Enofe Nosayaba, Morris Andrew D, Liu Yuan, Liang Wendi, Wu Christina S, Sullivan Patrick S, Balch Glen G, Staley Charles A, Gillespie Theresa W, Shaffer Virginia O
Department of Surgery, Emory University School of Medicine, Atlanta, Georgia.
Department of Biostatistics and Bioinformatics, Emory University Rollins School of Public Health, Atlanta, Georgia.
J Surg Res. 2020 Aug;252:69-79. doi: 10.1016/j.jss.2020.02.016. Epub 2020 Mar 31.
There are variations in the use of adjuvant chemotherapy (AC) in stage II colon cancer (CRC).

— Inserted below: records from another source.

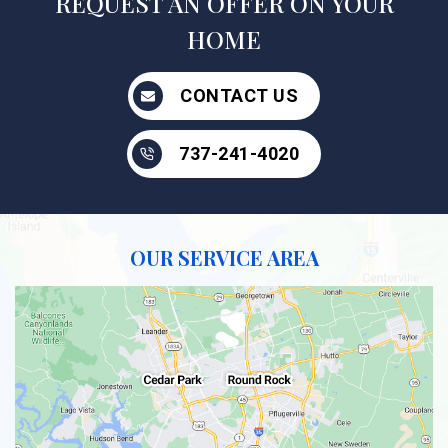
REQUEST AN OFFER ON YOUR
HOME
CONTACT US
737-241-4020
OUR SERVICE AREA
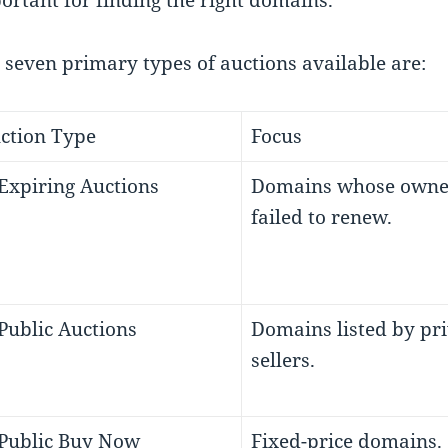
ortant for finding the right domains.
 seven primary types of auctions available are:
ction Type
Focus
 Expiring Auctions
Domains whose owne
failed to renew.
 Public Auctions
Domains listed by pr
sellers.
 Public Buy Now
Fixed-price domains.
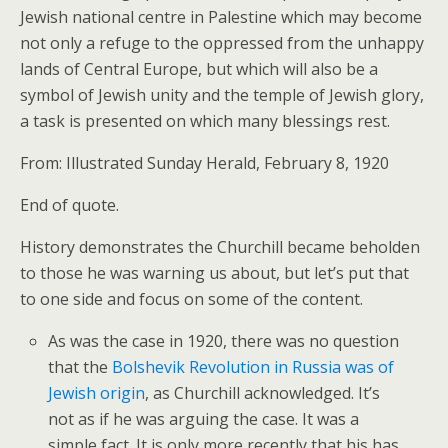
Jewish national centre in Palestine which may become
not only a refuge to the oppressed from the unhappy
lands of Central Europe, but which will also be a
symbol of Jewish unity and the temple of Jewish glory,
a task is presented on which many blessings rest.
From: Illustrated Sunday Herald, February 8, 1920
End of quote.
History demonstrates the Churchill became beholden
to those he was warning us about, but let’s put that
to one side and focus on some of the content.
As was the case in 1920, there was no question
that the
Bolshevik Revolution in Russia was of
Jewish origin
, as Churchill acknowledged. It’s
not as if he was arguing the case. It was a
simple fact. It is only more recently that his has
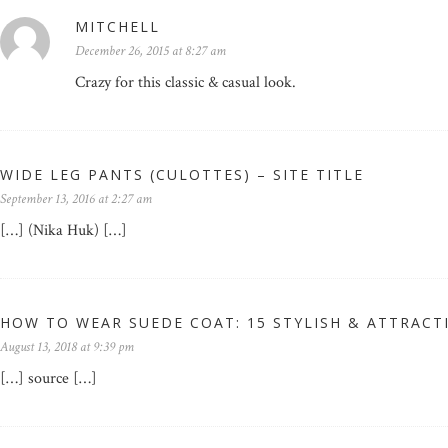
MITCHELL
December 26, 2015 at 8:27 am
Crazy for this classic & casual look.
WIDE LEG PANTS (CULOTTES) – SITE TITLE
September 13, 2016 at 2:27 am
[…] (Nika Huk) […]
HOW TO WEAR SUEDE COAT: 15 STYLISH & ATTRACT
August 13, 2018 at 9:39 pm
[…] source […]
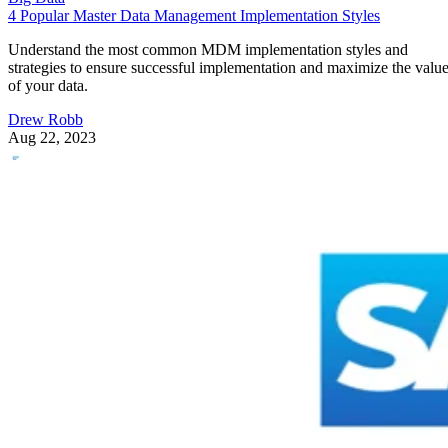
4 Popular Master Data Management Implementation Styles
Understand the most common MDM implementation styles and
strategies to ensure successful implementation and maximize the valu
of your data.
Drew Robb
Aug 22, 2023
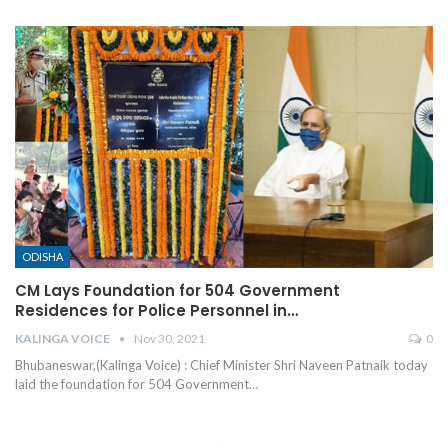
ODISHA
CM Lays Foundation for 504 Government
Residences for Police Personnel in…
KALINGA VOICE
Nov 30, 2021
0
Bhubaneswar,(Kalinga Voice) : Chief Minister Shri Naveen Patnaik today
laid the foundation for 504 Government
…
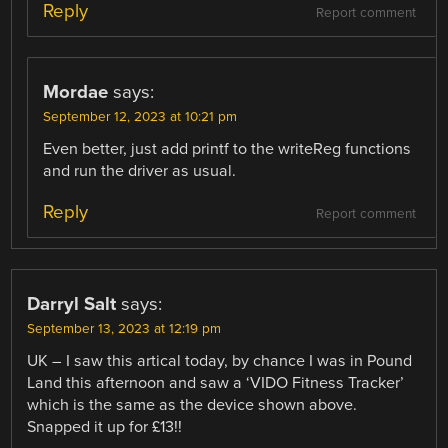
Reply
Report comment
Mordae
says:
September 12, 2023 at 10:21 pm
Even better, just add printf to the writeReg functions
and run the driver as usual.
Reply
Report comment
Darryl Salt
says:
September 13, 2023 at 12:19 pm
UK – I saw this artical today, by chance I was in Pound
Land this afternoon and saw a ‘VIDO Fitness Tracker’
which is the same as the device shown above.
Snapped it up for £13!!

We sought to determine which patients received chemotherapy, what factors were associated with receipt of AC, and how this impacted overall survival.
Using the National Cancer Database, patients with stage II CRC who underwent surgical resection were selected; patients who received radiation or neoadjuvant chemotherapy were excluded. High-risk features (HRFs) were defined as pathological tumor stage IV, positive surgical margins, and perineural or lymphovascular invasion. Multivariable and subgroup analysis with eight subgroups stratified in the presence of HRFs, age, and the Charlson-Deyo score was performed.
Of 77,739 patients identified with stage II CRC, 18.3% received AC. Younger, healthier patients with HRFs had the highest chemotherapy receipt rate (46.7%), whereas patients without HRFs, ≥ 75 y, and with the Charlson-Deyo score of 2+ had the lowest rate (2.1%). Community cancer centers were more likely to initiate AC (odds ratio = 1.24 P < 0.01) especially among healthy HRF-negative patients and younger patients. No significant racial differences in AC use were observed. AC was associated with improved overall survival in subgroups with HRFs (hazard ratio [HR]: 0.81 P < 0.001; HR: 0.75 P < 0.001; HR: 0.65 P = 0.03; HR: 0.55, P < 0.001) but not in patients without HRFs.
AC receipt rates differed depending on patient age and type of institution delivering care. AC was associated with survival benefits only in patients with HRFs regardless of age. These findings are clinically relevant to inform appropriate use of AC in stage II CRC.
II期结肠癌(CRC)辅助化疗(AC)的使用存在差异。我们试图确定哪些患者接受了化疗,哪些因素与AC的接受相关,以及这如何影响总生存期。
使用国家癌症数据库,选择接受手术切除的II期CRC患者;排除接受放疗或新辅助化疗的患者。高风险特征(HRFs)定义为病理肿瘤分期IV期、手术切缘阳性以及神经周围或淋巴管浸润。对存在HRFs、年龄和Charlson-Deyo评分分层的八个亚组进行多变量和亚组分析。
在77739例确诊为II期CRC的患者中,18.3%接受了AC。年龄较小、健康状况较好且有HRFs的患者化疗接受率最高(46.7%),而无HRFs、年龄≥75岁且Charlson-Deyo评分为2分及以上的患者接受率最低(2.1%)。社区癌症中心更有可能启动AC(优势比=1.24,P<0.01),尤其是在健康的HRF阴性患者和年轻患者中。未观察到AC使用方面的显著种族差异。在有HRFs的亚组中,AC与总生存期改善相关(风险比[HR]:0.81,P<0.001;HR:0.75,P<0.001;HR:0.65,P=0.03;HR:0.55,P<0.001),但在无HRFs的患者中并非如此。
AC的接受率因患者年龄和提供护理的机构类型而异。无论年龄如何,AC仅与有HRFs的患者的生存获益相关。这些发现对于指导II期CRC中AC的合理使用具有临床意义。